Sheriff of Sacramento County, California, U.S.

Scott Robert Jones (born August 10, 1967) is an American attorney, politician, and former law enforcement officer who served as the sheriff of Sacramento County, California from 2010-2022. Jones was first elected in 2010, winning re-election to his post in 2014 and again in 2018.

==Early life and education==
Jones was raised in Southern California and moved to Sacramento with his family as a child. He earned a Bachelor of Science degree in criminal justice from the California State University, Sacramento and a Juris Doctor from the Lincoln Law School of Sacramento in 1998.

== Career ==
Jones joined the Sacramento County Sheriff's Department in 1989. During his tenure, he has served in corrections, patrol, and legal affairs. He later served as the department's legal advisor.

=== 2016 U.S. congressional campaign ===
In November 2015, Jones announced he would run for U.S. Congress in California's 7th congressional district in 2016. Jones, a Republican, faced incumbent Democrat Ami Bera in the November 2016 general election. Bera defeated Jones in the general election, winning 51% of the vote to Jones's 49%. The margin of victory was 4,802 votes.

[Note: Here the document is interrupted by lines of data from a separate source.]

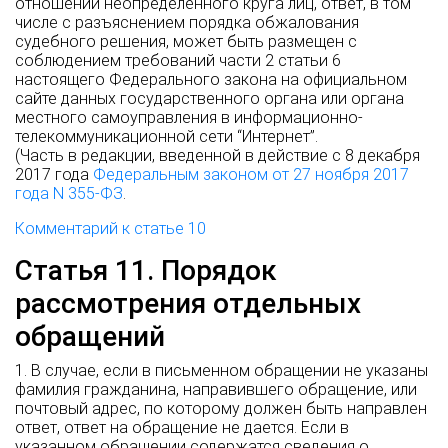
отношении неопределенного круга лиц, ответ, в том
числе с разъяснением порядка обжалования
судебного решения, может быть размещен с
соблюдением требований части 2 статьи 6
настоящего Федерального закона на официальном
сайте данных государственного органа или органа
местного самоуправления в информационно-
телекоммуникационной сети “Интернет”.
(Часть в редакции, введенной в действие с 8 декабря
2017 года
Федеральным законом от 27 ноября 2017
года N 355-ФЗ
.
Комментарий к статье 10
Статья 11. Порядок
рассмотрения отдельных
обращений
1. В случае, если в письменном обращении не указаны
фамилия гражданина, направившего обращение, или
почтовый адрес, по которому должен быть направлен
ответ, ответ на обращение не дается. Если в
указанном обращении содержатся сведения о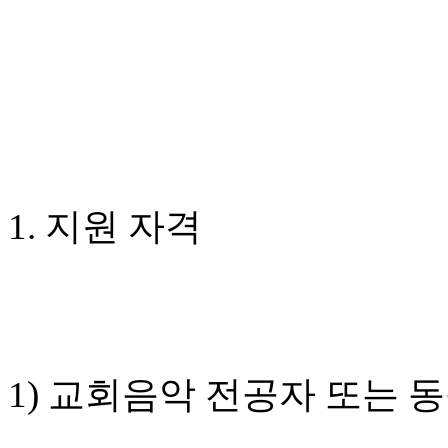
국
주
소
야
우
즐
성
비
아
탑-
1. 지원 자격
프
릴
리
지
구
입
발
기
1) 교회음악 전공자 또는 
부
전
치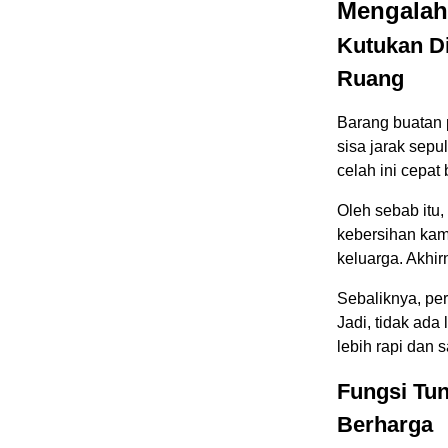
Mengalah
Kutukan Di
Ruang
Barang buatan p
sisa jarak sep
celah ini cepat
Oleh sebab itu,
kebersihan kam
keluarga. Akhi
Sebaliknya, per
Jadi, tidak ada 
lebih rapi dan s
Fungsi Tu
Berharga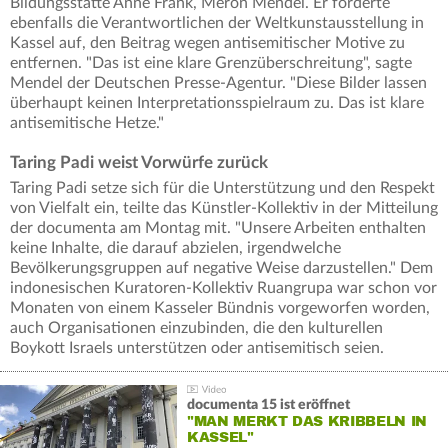
Bildungsstätte Anne Frank, Meron Mendel. Er forderte
ebenfalls die Verantwortlichen der Weltkunstausstellung in
Kassel auf, den Beitrag wegen antisemitischer Motive zu
entfernen. "Das ist eine klare Grenzüberschreitung", sagte
Mendel der Deutschen Presse-Agentur. "Diese Bilder lassen
überhaupt keinen Interpretationsspielraum zu. Das ist klare
antisemitische Hetze."
Taring Padi weist Vorwürfe zurück
Taring Padi setze sich für die Unterstützung und den Respekt
von Vielfalt ein, teilte das Künstler-Kollektiv in der Mitteilung
der documenta am Montag mit. "Unsere Arbeiten enthalten
keine Inhalte, die darauf abzielen, irgendwelche
Bevölkerungsgruppen auf negative Weise darzustellen." Dem
indonesischen Kuratoren-Kollektiv Ruangrupa war schon vor
Monaten von einem Kasseler Bündnis vorgeworfen worden,
auch Organisationen einzubinden, die den kulturellen
Boykott Israels unterstützen oder antisemitisch seien.
documenta 15 ist eröffnet
"MAN MERKT DAS KRIBBELN IN
KASSEL"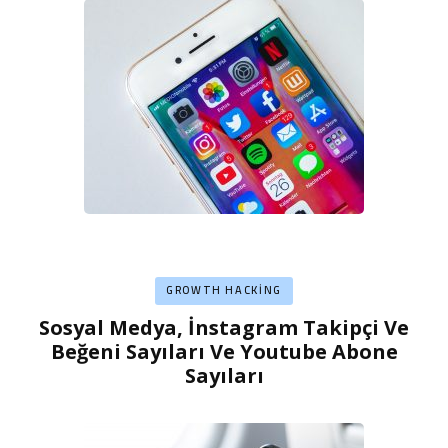
GROWTH HACKING
Sosyal Medya, İnstagram Takipçi Ve
Beğeni Sayıları Ve Youtube Abone
Sayıları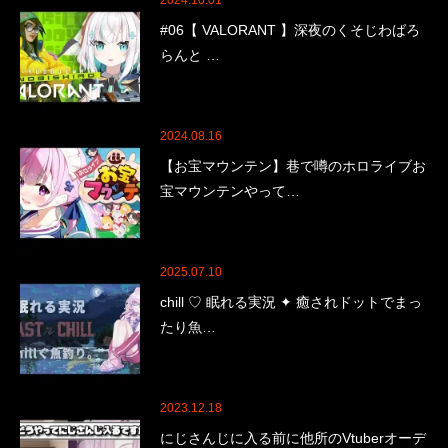
2024.10.01
#06【 VALORANT 】深夜のくそじわばろ
らんと …
2024.08.16
【お宝マウンテン】巷で噂のホロライブお
宝マウンテンやって…
2025.07.10
chill ♡ 眠れる実況 ✦ 癒されドットでまっ
たり魚…
2023.12.18
にじさんじに入る前に他所のVtuberオーデ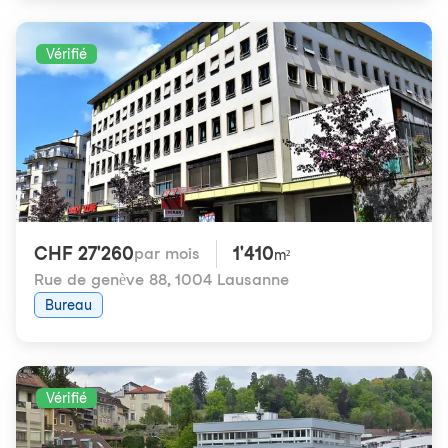
Vérifié
CHF 27'260
1'410
par mois
m²
Rue de genève 88
,
1004 Lausanne
Bureau
Vérifié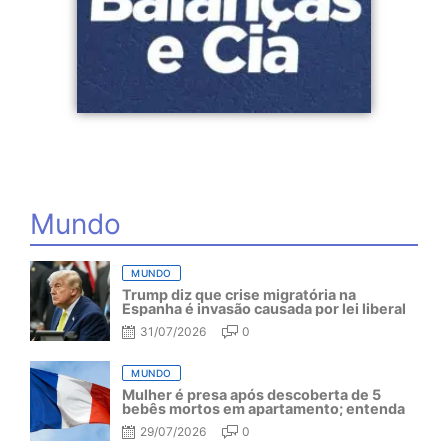
Mundo
MUNDO
Trump diz que crise migratória na
Espanha é invasão causada por lei liberal
31/07/2026
0
MUNDO
Mulher é presa após descoberta de 5
bebês mortos em apartamento; entenda
29/07/2026
0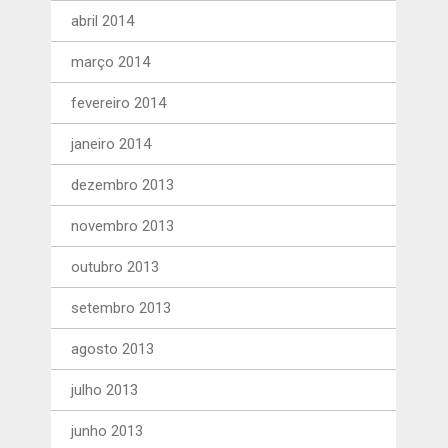
abril 2014
março 2014
fevereiro 2014
janeiro 2014
dezembro 2013
novembro 2013
outubro 2013
setembro 2013
agosto 2013
julho 2013
junho 2013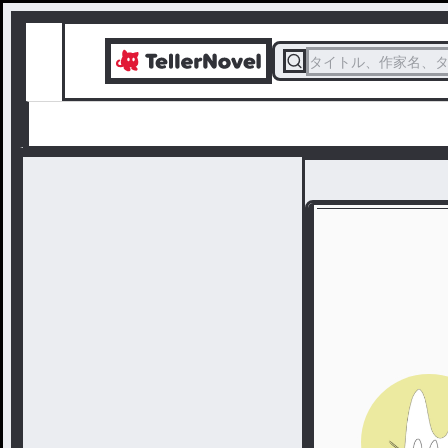
タイトル、作家名、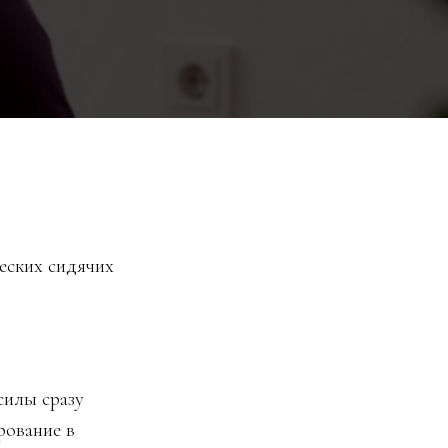
ческих сидячих
силы сразу
рование в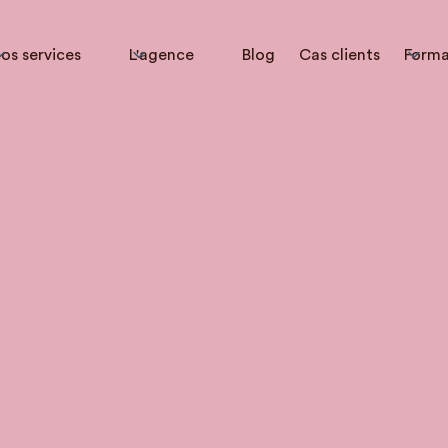
os services
L'agence
Blog
Cas clients
Forma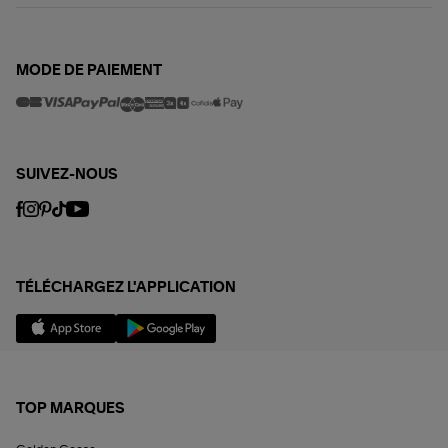
MODE DE PAIEMENT
SUIVEZ-NOUS
TÉLÉCHARGEZ L'APPLICATION
TOP MARQUES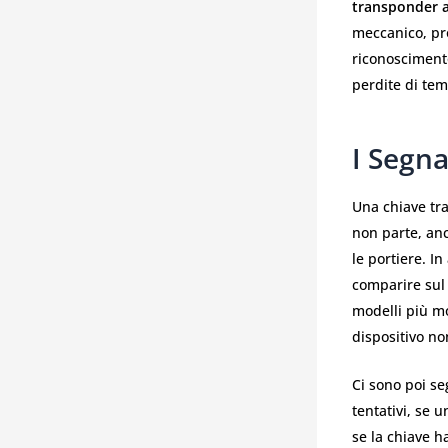
transponder a
meccanico, pr
riconoscimento
perdite di te
I Segn
Una chiave tra
non parte, anc
le portiere. I
comparire sul 
modelli più m
dispositivo non
Ci sono poi seg
tentativi, se 
se la chiave h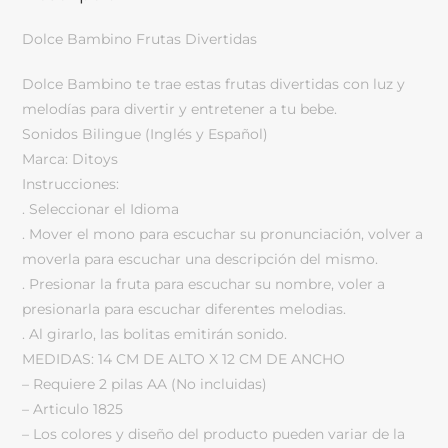
Dolce Bambino Frutas Divertidas
Dolce Bambino te trae estas frutas divertidas con luz y
melodías para divertir y entretener a tu bebe.
Sonidos Bilingue (Inglés y Español)
Marca: Ditoys
Instrucciones:
. Seleccionar el Idioma
. Mover el mono para escuchar su pronunciación, volver a
moverla para escuchar una descripción del mismo.
. Presionar la fruta para escuchar su nombre, voler a
presionarla para escuchar diferentes melodias.
. Al girarlo, las bolitas emitirán sonido.
MEDIDAS: 14 CM DE ALTO X 12 CM DE ANCHO
– Requiere 2 pilas AA (No incluidas)
– Articulo 1825
– Los colores y diseño del producto pueden variar de la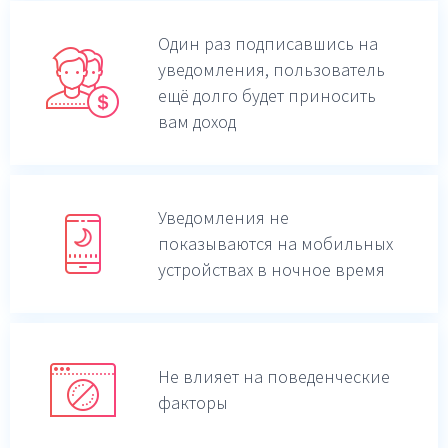
Один раз подписавшись на
уведомления,
пользователь
ещё долго будет приносить
вам доход
Уведомления не
показываются на мобильных
устройствах в ночное время
Не влияет на поведенческие
факторы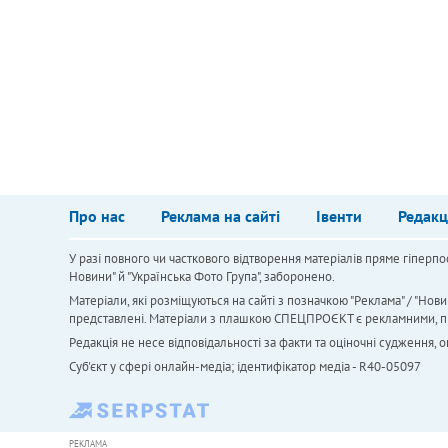
Про нас
Реклама на сайті
Івенти
Редакц
У разі повного чи часткового відтворення матеріалів пряме гіперпо
Новини" й "Українська Фото Група", заборонено.
Матеріали, які розміщуються на сайті з позначкою "Реклама" / "Нови
представлені. Матеріали з плашкою СПЕЦПРОЄКТ є рекламними, проте
Редакція не несе відповідальності за факти та оціночні судження,
Cуб'єкт у сфері онлайн-медіа; ідентифікатор медіа - R40-05097
РЕКЛАМА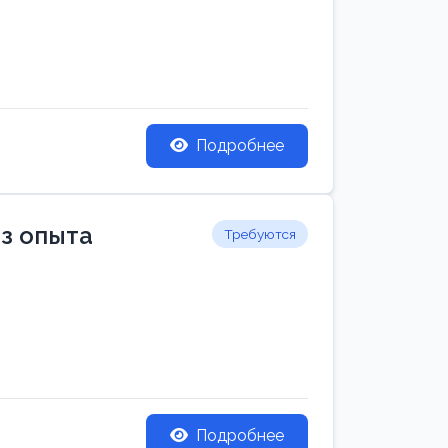
Подробнее
ез опыта
Требуются
Подробнее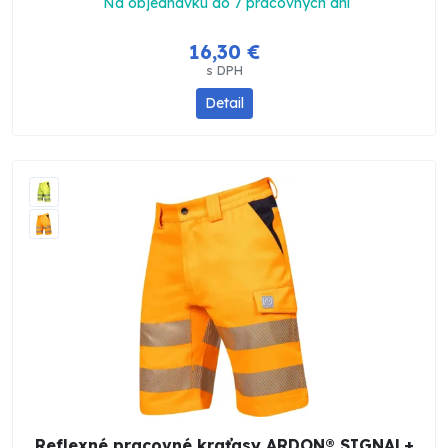
Na objednávku do 7 pracovných dní
16,30 €
s DPH
Detail
Reflexné pracovné kraťasy ARDON® SIGNAL+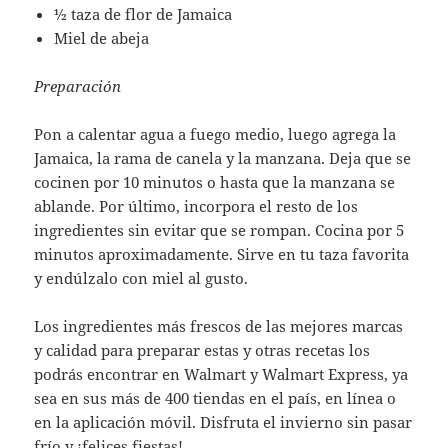
½ taza de flor de Jamaica
Miel de abeja
Preparación
Pon a calentar agua a fuego medio, luego agrega la
Jamaica, la rama de canela y la manzana. Deja que se
cocinen por 10 minutos o hasta que la manzana se
ablande. Por último, incorpora el resto de los
ingredientes sin evitar que se rompan. Cocina por 5
minutos aproximadamente. Sirve en tu taza favorita
y endúlzalo con miel al gusto.
Los ingredientes más frescos de las mejores marcas
y calidad para preparar estas y otras recetas los
podrás encontrar en Walmart y Walmart Express, ya
sea en sus más de 400 tiendas en el país, en línea o
en la aplicación móvil. Disfruta el invierno sin pasar
frío y ¡felices fiestas!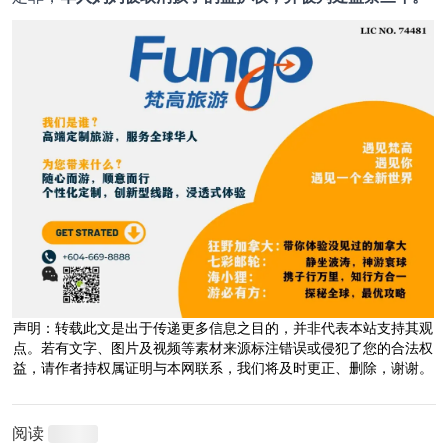
声明：转载此文是出于传递更多信息之目的，并非代表本站支持其观
点。若有文字、图片及视频等素材来源标注错误或侵犯了您的合法权
益，请作者持权属证明与本网联系，我们将及时更正、删除，谢谢。
阅读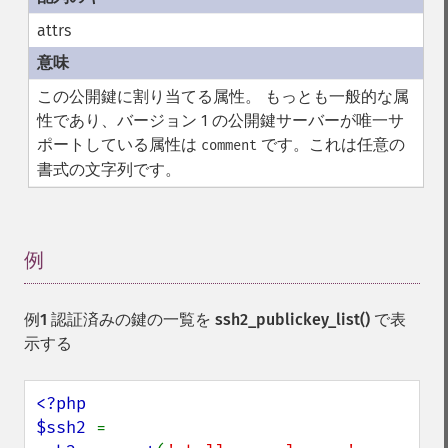
attrs
この公開鍵に割り当てる属性。 もっとも一般的な属
性であり、バージョン 1 の公開鍵サーバーが唯一サ
ポートしている属性は
です。これは任意の
comment
書式の文字列です。
例
¶
例1 認証済みの鍵の一覧を
ssh2_publickey_list()
で表
示する
<?php

$ssh2 
= 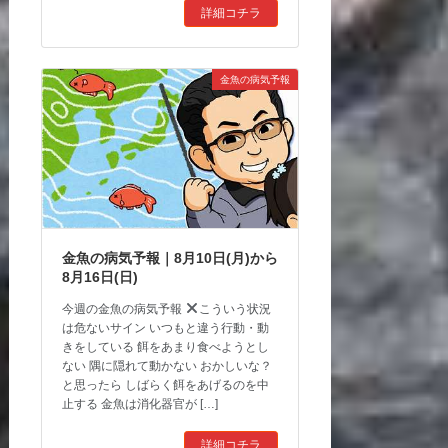
詳細コチラ
金魚の病気予報
金魚の病気予報｜8月10日(月)から
8月16日(日)
今週の金魚の病気予報
こういう状況
は危ないサイン いつもと違う行動・動
きをしている 餌をあまり食べようとし
ない 隅に隠れて動かない おかしいな？
と思ったら しばらく餌をあげるのを中
止する 金魚は消化器官が […]
詳細コチラ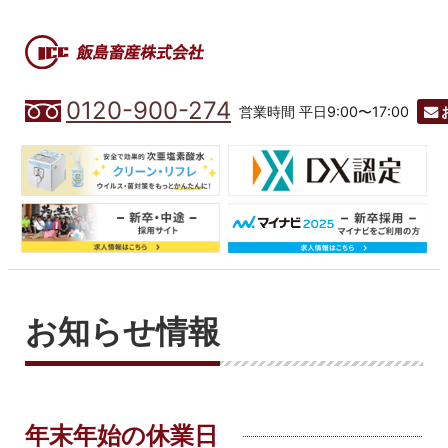
0120-900-274
営業時間 平日9:00〜17:00
お知らせ情報
年末年始の休業日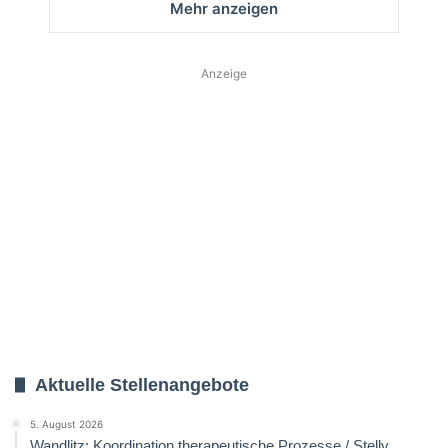
Mehr anzeigen
Anzeige
Aktuelle Stellenangebote
5. August 2026
Wandlitz: Koordination therapeutische Prozesse / Stellv.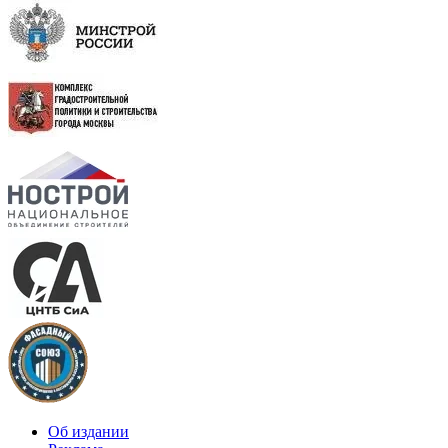
Об издании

Jones was endorsed by the Northern California Carpenters Regional Council, a labor union for carpenters. Focuses of his campaign included economic issues, assistance for veterans and seniors, immigration, and national security.

=== 2022 U.S. congressional campaign ===
In January 2022, Jones announced that he would retire as sheriff and run for California's 3rd congressional district in the 2022 election. He was defeated in the June primary after receiving 16.2 percent of the vote.

==Political positions==
Jones believes in a pathway to legal status for immigrants who are in the United States illegally, and he is opposed to the deportation of illegal immigrants. He is personally opposed to abortion but does not believe it should be illegal. He opposes Republican Party efforts to defund Planned Parenthood. He supports gay marriage. He is opposed to a minimum wage increase and to the legalization of recreational marijuana.

=== COVID-19 ===
In 2020, the Sacramento County Sheriff's Department received $104 million in federal coronavirus relief funds after it stated that its employees would be "substantially dedicated" to addressing COVID-19 in the form of public education and breaking up social gatherings. However, in June 2020, in response to a statewide mandate to wear masks in public to address the COVID-19 pandemic, Sheriff Jones said that his deputies would not enforce the mandate. In November 2020, hours before the state was about to announce new stay-at-home restrictions and curfews across much of the state, Jones announced that his department "would not enforce any health or emergency orders related to curfews, staying at home, Thanksgiving or other social gatherings inside or outside the home", or any other orders in effect at the time or in the future, calling emergency health orders "oppressive", "arbitrary" and "unrealistic". In an interview in late November 2020, Dr. Peter Beilenson, the Sacramento County health director, said that Jones' lack of enforcement actions had worsened the spread of the coronavirus in the county. In early December 2020, the sheriff's office announced that Jones had tested positive for the virus, and dozens of sheriff's department employees had also tested positive.

==Personal life==
Jones is married and has four children. He has served on the Make-A-Wish Foundation Northeastern California and Northern Nevada chapter board of directors since 2014.